I moved here five years ago. People tell me
they like my smile, the way I shuffle their paperwork around
without making them afraid. I have mastered
the pretty, noncommittal laugh. At the end of the day
I disappear: into the grains of rice on my windowsills,
mosquito nets, smokeless coils, coffin bodies of flies.
I have two dogs who sleep at the foot of my bed every night, 
except when they are guarding my severed half.
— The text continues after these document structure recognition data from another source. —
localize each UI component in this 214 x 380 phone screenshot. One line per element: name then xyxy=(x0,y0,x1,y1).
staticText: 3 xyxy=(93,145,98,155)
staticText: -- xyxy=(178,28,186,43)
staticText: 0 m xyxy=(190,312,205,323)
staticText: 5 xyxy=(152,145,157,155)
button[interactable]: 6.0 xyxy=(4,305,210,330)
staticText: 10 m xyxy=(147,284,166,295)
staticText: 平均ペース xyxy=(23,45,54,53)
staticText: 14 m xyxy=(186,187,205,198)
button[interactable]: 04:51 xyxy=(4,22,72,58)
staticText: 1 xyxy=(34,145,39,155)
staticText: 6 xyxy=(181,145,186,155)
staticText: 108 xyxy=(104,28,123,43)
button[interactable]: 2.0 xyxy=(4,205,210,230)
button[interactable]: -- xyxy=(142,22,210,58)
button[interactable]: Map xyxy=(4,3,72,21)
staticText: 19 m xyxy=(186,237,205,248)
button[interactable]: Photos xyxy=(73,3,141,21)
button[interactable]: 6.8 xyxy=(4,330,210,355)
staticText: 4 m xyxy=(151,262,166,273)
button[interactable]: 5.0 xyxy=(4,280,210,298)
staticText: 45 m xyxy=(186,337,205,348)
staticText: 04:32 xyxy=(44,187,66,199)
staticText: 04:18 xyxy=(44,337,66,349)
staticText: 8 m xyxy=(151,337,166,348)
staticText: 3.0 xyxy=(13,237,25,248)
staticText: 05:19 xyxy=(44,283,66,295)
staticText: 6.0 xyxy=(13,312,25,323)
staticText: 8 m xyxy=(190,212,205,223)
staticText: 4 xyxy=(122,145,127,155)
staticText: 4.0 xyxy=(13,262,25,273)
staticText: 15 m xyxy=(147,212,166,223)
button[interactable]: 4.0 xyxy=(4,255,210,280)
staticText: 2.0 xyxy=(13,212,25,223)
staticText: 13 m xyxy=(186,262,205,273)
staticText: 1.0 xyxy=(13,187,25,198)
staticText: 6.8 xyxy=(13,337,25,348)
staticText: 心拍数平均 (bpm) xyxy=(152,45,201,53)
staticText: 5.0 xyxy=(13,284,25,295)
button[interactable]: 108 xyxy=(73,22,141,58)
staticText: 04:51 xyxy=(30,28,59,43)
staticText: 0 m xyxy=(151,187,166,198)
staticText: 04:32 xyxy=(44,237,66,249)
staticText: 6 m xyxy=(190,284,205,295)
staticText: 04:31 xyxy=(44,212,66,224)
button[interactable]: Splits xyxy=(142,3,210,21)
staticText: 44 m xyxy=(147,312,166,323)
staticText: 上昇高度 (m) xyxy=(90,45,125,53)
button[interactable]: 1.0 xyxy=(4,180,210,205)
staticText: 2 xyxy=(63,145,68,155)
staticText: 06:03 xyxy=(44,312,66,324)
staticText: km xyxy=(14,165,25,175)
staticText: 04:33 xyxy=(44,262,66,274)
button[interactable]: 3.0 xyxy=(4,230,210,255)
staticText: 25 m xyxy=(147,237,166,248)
My house sits with others amid what they call farms,
grass-swathes suffocating for lack of trees. Every weekend
I tend to my garden. This year I've started on roses
and give my neighbours the blooms that survive. Most mornings
I take a train to work: watching their roads unstitching
I wonder why a car wouldn't suddenly swerve
onto another's path, what desperation
keeps them from collision. How I wish they would

turn, bone-ends scraping up enough raw courage
to shoulder through cages, screaming shards. Their ropes
bursting in a storm of intestines and gears-- I bite my tongue
and watch my fellow passengers sit and wait. Maybe I wish
only for fire, the screams, intensity, spark-glory,
blood-taste. I no longer yearn for forests, cables to perch on
but past shoulders and windows I see birds aflame everywhere,
how can I not free them, reach out,

snap their brittle bones apart in time with that song
I remember from another country. It is different
here, the air lacking savour, the people so open
they have forgotten how to bar their windows. Yet
it is the same. Each night I emerge for food
I court the terror: death by salt, dawn's bloody smile.
The choice: eat and die. I might love living
too much for my own liking. It may be

that people still possess capacity for delight,
and I want to learn more of mathematics, read more books.
Or maybe I await that crash, metal crunching
in one moment's madness. How very simple
to tire of the endless hum of feeding
and shatter all you have ever eaten
into flesh-sharp pieces. Bone-ends sawing
the music of skin tearing itself apart. And oh how I want it,

how it roars in my chest, how hungry am I
for any sort of color: red for fire, gold for blood;
for soup of bones and organs, mouthfuls of struggling life.
Tonight I'll find that pregnant woman with the hollow smile.
Meet her again unmasked. Claws out, clinging to the ceiling,
I'll pierce her fullness with the tip of my tongue.
It's too much, too much, she'll say.
The world will burn.



M Sereno is a queer Filipina artist who lives with her partner and their two ridiculous pomeranians in regional Australia. Her work finds her up to her eyebrows in ink and paint, building color-drenched worlds out of Filipino mythology and playing with baybayin calligraphy. Her favorite fruit is the mango, the golden-hearted queen of all fruit, but her loyalties are often swayed by the longan and the mangosteen. She is on Twitter as @likhain and her website is here.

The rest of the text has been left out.